Dartz aus Lettland blickt auf eine beeindruckende Historie geschmacklicher Entgleisungen zurück, hat sich bislang allerdings mit den "Prombron"-Modellen auf schwere Geländewagen konzentriert. Jetzt haben sich die Macher der gerne auch mal vergoldeten Protz-SUV auf die Mercedes V-Klasse gestürzt, mit dem erwartbaren Ergebnis: Man weiß gar nicht, wo man zuerst wegsehen soll.
Hotel-Shuttle mit Schock-Effekt
Angeblich wegen der Bestellung eines Hotels, das seine nervenstarke Kundschaft in solch einem Van transportieren möchte, ist das Projekt "Pullman Shere Khan" entstanden. Nach Art des Hauses ist die Farbe Gold ein wesentlicher Bestandteil der Umgestaltung. Hinzu kommen vor allem an der Front reichlich neue und reichlich kantige Karosseriebauteile, bei denen auch mit Luftschlitzen nicht gespart wurde.

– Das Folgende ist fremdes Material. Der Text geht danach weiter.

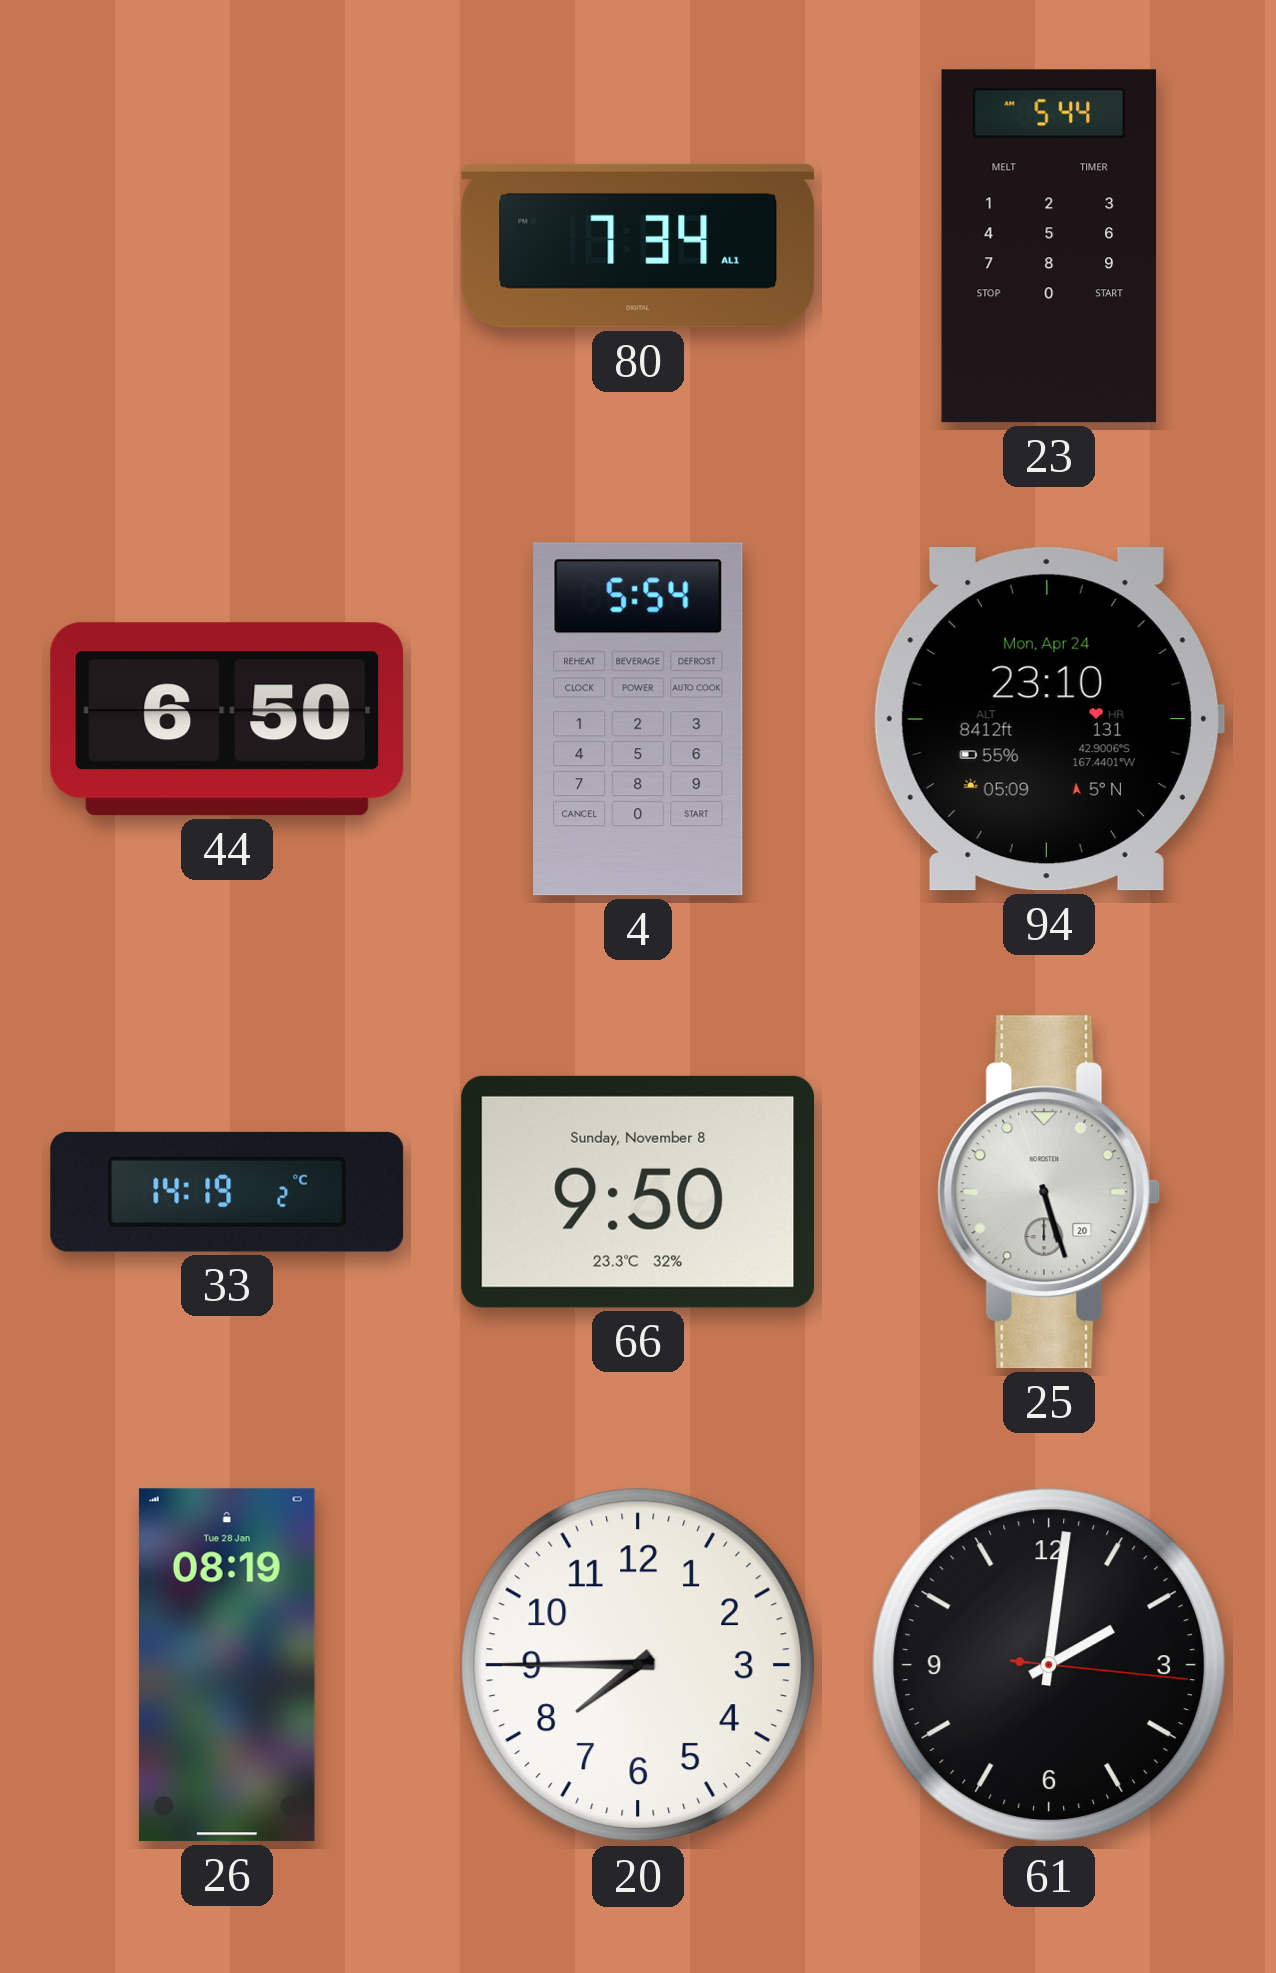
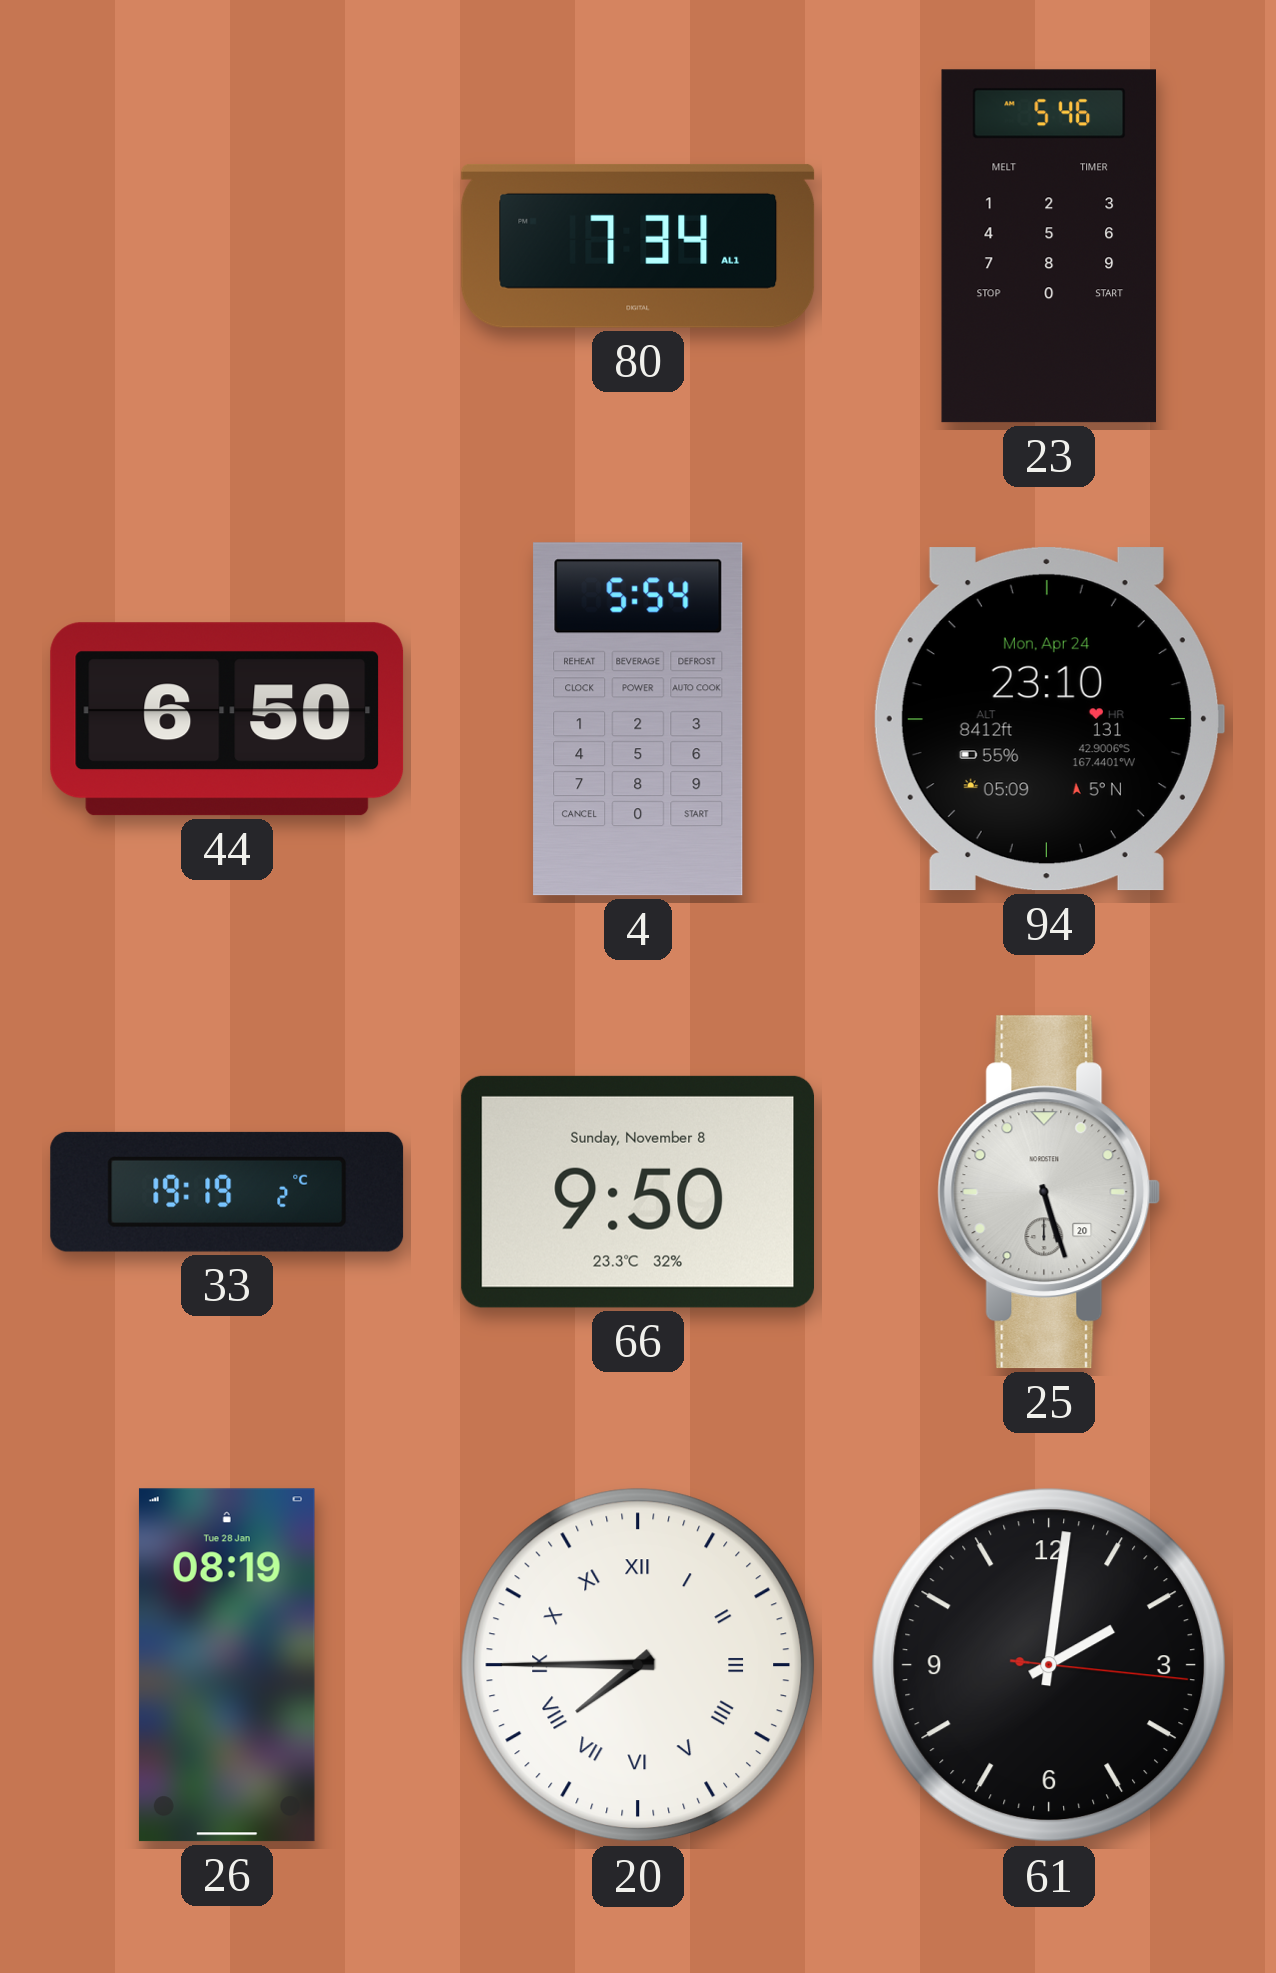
23: 5:44 -> 5:46
33: 14:19 -> 19:19
20 numerals: Arabic -> Roman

Ein vorderer Dachspoiler mit seitlichen Zusatzscheinwerfern soll offenbar den Mercedes-AMG G63 6x6 zitieren, am unteren Ende der A-Säule wurden technisch sinnfreie Applikationen im Scharnier-Look befestigt. Ganz besonders apart ist der Kühlergrill mit einem dreidimensionalen Löwenkopf (selbstverständlich beleuchtet). In der Beschreibung verspricht Dartz allerdings, dass sich der Kühlergrill einfach und mit wenigen Handgriffen austauschen lässt, was eine der besseren Ideen des Umbaus sein dürfte.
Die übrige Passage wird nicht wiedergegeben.